Evidentemente sono solo scuse per la quasi-tuffatrice. La giovane donna in equlibrio incerto che, dopo minuti e minuti di attesa, non ha ancora deciso se immergere se ed il suo corpo nella distesa d’acqua in movimento che le è di fronte, a tentarla con cautela, oppure tornare all’asciugamano e bibita adagiati con cura alcuni metri più indietro. Si massaggia il ventre. Si gira. Incrocia le mani. Si rigira. Si inarca, lievemente. Trattiene il respiro. Si blocca, inevitabilmente. Il mare dei se si gonfia sempre più.

In perenne attesa.

Più scorre il tempo, inesorabile come può esserlo un plotone di barracuda che non le darà scampo, più i dubbi si materializzano in lei. L’affanno cresce. I suoi pensieri ondeggiano tra la sensazione di pellebagnata-fresco-goduria-relax-voluttà-sollievo-lascività e la paura di.

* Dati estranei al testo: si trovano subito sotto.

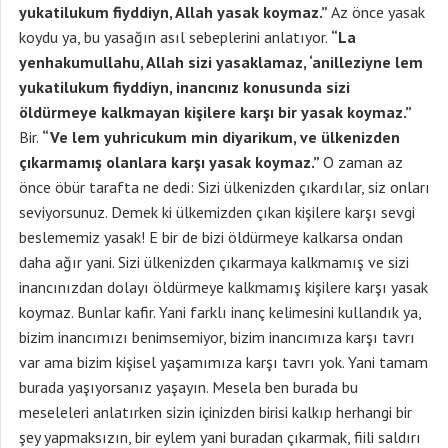
yukatilukum fiyddiyn, Allah yasak koymaz.”
Az önce yasak
koydu ya, bu yasağın asıl sebeplerini anlatıyor.
“La
yenhakumullahu, Allah sizi yasaklamaz, ‘anilleziyne lem
yukatilukum fiyddiyn, inancınız konusunda sizi
öldürmeye kalkmayan kişilere karşı bir yasak koymaz.”
Bir.
“Ve lem yuhricukum min diyarikum, ve ülkenizden
çıkarmamış olanlara karşı yasak koymaz.”
O zaman az
önce öbür tarafta ne dedi: Sizi ülkenizden çıkardılar, siz onları
seviyorsunuz. Demek ki ülkemizden çıkan kişilere karşı sevgi
beslememiz yasak! E bir de bizi öldürmeye kalkarsa ondan
daha ağır yani. Sizi ülkenizden çıkarmaya kalkmamış ve sizi
inancınızdan dolayı öldürmeye kalkmamış kişilere karşı yasak
koymaz. Bunlar kafir. Yani farklı inanç kelimesini kullandık ya,
bizim inancımızı benimsemiyor, bizim inancımıza karşı tavrı
var ama bizim kişisel yaşamımıza karşı tavrı yok. Yani tamam
burada yaşıyorsanız yaşayın. Mesela ben burada bu
meseleleri anlatırken sizin içinizden birisi kalkıp herhangi bir
şey yapmaksızın, bir eylem yani buradan çıkarmak, fiili saldırı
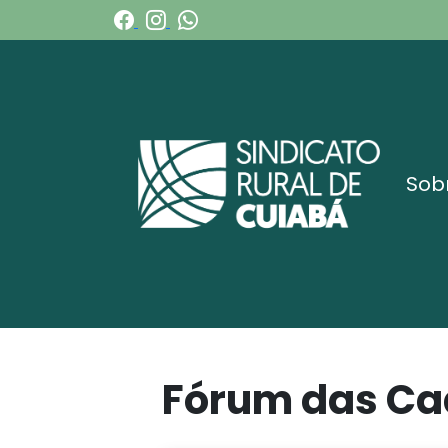
Sob
Fórum das Cad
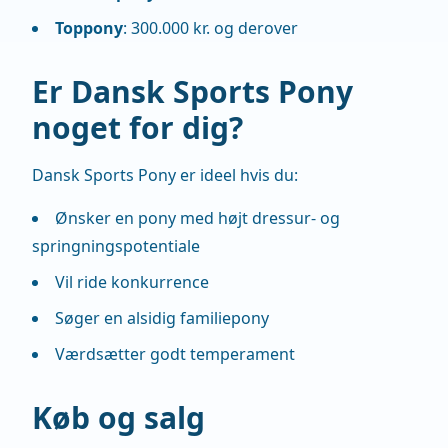
Toppony
: 300.000 kr. og derover
Er Dansk Sports Pony
noget for dig?
Dansk Sports Pony er ideel hvis du:
Ønsker en pony med højt dressur- og
springningspotentiale
Vil ride konkurrence
Søger en alsidig familiepony
Værdsætter godt temperament
Køb og salg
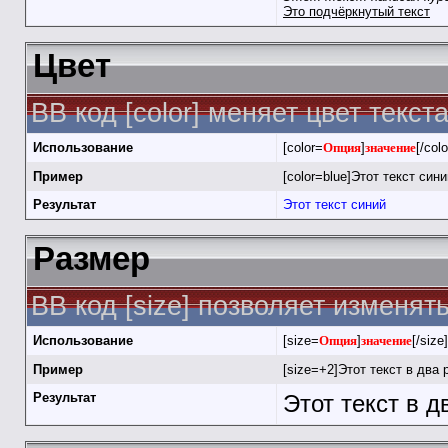
Это подчёркнутый текст
Цвет
BB код [color] меняет цвет текста
Использование
[color=
Опция
]
значение
[/colo
Пример
[color=blue]Этот текст синий
Результат
Этот текст синий
Размер
BB код [size] позволяет изменя
Использование
[size=
Опция
]
значение
[/size]
Пример
[size=+2]Этот текст в два 
Результат
Этот текст в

Infine. Ineluttabile a lei giunge un’onda, dolcemente anomala, e la travolge. Si ricorda di essere stata bambina. Nuota.

Roccia nel sole

Fuori mi ci specchio.

Dentro vi vedo una donna, di bellezza impregnata. Una donna selvaticamente ruvida nel disegno che l’ultima luce del sole tratteggia. Freud, dai, non rompere i coglioni… È il complemento. È la mia ambizione di conquistarla per esserne conquistato.

C’è qualcosa, alle volte, che mi calamita e non ne so il perchè. Così mi lascio ubriacare dall’elisir che filtra dalla sua parvenza. Con brrrrrrrividi. Ad innamorarmene. Succede quasi sempre senza preavviso. Così è stato l’altro giorno, quando scorsi quella roccia nel sole.

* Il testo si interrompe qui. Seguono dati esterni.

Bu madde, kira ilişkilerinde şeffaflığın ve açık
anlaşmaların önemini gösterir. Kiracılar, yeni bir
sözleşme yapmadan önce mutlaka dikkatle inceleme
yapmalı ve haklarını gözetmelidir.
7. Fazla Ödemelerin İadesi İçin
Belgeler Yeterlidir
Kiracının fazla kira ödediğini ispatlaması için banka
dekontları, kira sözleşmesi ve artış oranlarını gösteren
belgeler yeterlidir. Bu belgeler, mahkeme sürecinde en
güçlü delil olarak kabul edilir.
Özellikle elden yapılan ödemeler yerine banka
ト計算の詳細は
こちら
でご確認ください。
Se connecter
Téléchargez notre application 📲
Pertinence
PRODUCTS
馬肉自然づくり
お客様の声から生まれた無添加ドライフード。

Superficie dolce e vaginale. Pelle graffiata. Fascino muscolare. Da accarezzare, a lungo.

Prospettiva che muta. Infinitamente muta. Un mosaico che si de-ri-compone e (urlandomi) mi sussura “prendimi”, “comprendimi”, “sii me”. Ed io proprio… No. Non so resistervi.

Allora tento di coglierla, con eleganza.

Sotto la superficie. Che cosa troverò sottopelle? Vorrei scoprirlo, in apnea. Mi concentro. Desidero essere pietra. Quella pietra. Desidero essere luce. Desidero essere. Mi immergo.

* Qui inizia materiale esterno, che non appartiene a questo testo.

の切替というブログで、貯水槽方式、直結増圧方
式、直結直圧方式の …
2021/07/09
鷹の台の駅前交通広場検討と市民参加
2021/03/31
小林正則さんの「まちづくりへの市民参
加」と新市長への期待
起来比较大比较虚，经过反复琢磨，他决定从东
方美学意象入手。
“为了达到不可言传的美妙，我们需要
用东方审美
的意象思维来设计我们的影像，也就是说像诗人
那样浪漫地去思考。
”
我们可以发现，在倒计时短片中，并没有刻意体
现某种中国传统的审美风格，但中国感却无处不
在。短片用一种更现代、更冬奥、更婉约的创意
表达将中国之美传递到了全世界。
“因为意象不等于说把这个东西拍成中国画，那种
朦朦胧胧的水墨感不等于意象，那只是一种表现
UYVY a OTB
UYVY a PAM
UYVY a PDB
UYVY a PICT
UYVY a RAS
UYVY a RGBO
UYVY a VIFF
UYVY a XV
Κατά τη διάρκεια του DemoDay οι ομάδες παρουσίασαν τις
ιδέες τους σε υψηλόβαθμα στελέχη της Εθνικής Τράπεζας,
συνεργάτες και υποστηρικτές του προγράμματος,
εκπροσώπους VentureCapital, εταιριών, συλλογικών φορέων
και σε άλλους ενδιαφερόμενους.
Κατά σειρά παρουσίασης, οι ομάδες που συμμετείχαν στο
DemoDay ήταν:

Inspiro. Espiro. Poi mi lascio entrare nell’essenza di quello scoglio tanto attraente. Per divenirne materia. Gocce di me trasudano, per scorrere lungo i suoi solchi forgiati dal vento.

È bellezza. Sorprendente bellezza. Da accudire nel tempo.

Fermo il tempo.

Clic.

Improvvisamente, il paradiso

Tutto al volo. In un pomeriggio quasi qualsiasi di Giugno. Ho seguito la scia dei miei sogni e sono partito. Improvvisamente e nell’arco di qualche ora ero pronto per salpare. Al mare. Sono scivolato, auto e Laser (barca a vela di circa 4 metri) al seguito, via traghetto, verso una meta tanto conosciuta quanto, al tempo stesso, mai abbastanza esplorata. Mai abbastanza vissuta.

Il mio paradiso del vento.

Sono scivolato dentro le dolci acque cristalline del Mediterraneo per riemergerne, dopo nove intensissimi giorni, carico di vitalità e. E. E… Mi sento un tuffatore che, dall’alto di dieci metri di brivido, si è lanciato a spezzare, lama di ceramica, il confine tra aria ed acqua, per saldare il desiderio alla sua origine.

Per giorni ho ascoltato il sibilare acuto della randa cazzata a ferro ed il silenzio immerso nell’assenza di peso sotto la superficie del mare. Ho accarezzato, incantandomene, le interminabili prospettive del sole che pennellava rocce di granito come sculture in continuo divenire. Ho visto cose che voi umani… Ok, ok, sto esagerando. O forse no.

E, poi, mai sazio di vita e di disarmanti emozioni, ho viaggiato ancora, lungo strade parallele al mare, per assaporare, consapevole-incosapevole che sarebbe accaduto veramente, la delizia di frutti esotici il cui sapore dolce conoscevo solo nei baci teneri di un bimbo che ti augura la buonanotte. Nude evasioni dall’azzurro sbiadito dell’umida calura dell’estate che è sopraggiunta senza neanche bussare alla mia porta.

Il nostro paradiso delle creature del mare.

Senza nubi.

Dopo molte e molte traversate, boline a raccontarsi verso il vento, traversi a volare in perpendicolo alla sua direzione e poppe a farsene cullare sospinti dalle altalene di spumeggiante forza, sono approdato alla solita conclusione.

Che, quando l’aria si fa tersa dai dubbi, quando l’aperitivo della conoscenza è un sorriso e non la diffidenza, quando il sentire è di molto più fragoroso del pensare… Quando avviene ciò naufragano tutte le paure. Le malattie dell’animo evaporano come bollicine che, salendo, dal profondo di un’immersione, si perdono aria.

Quello si, è il paradiso. Il resto è niente.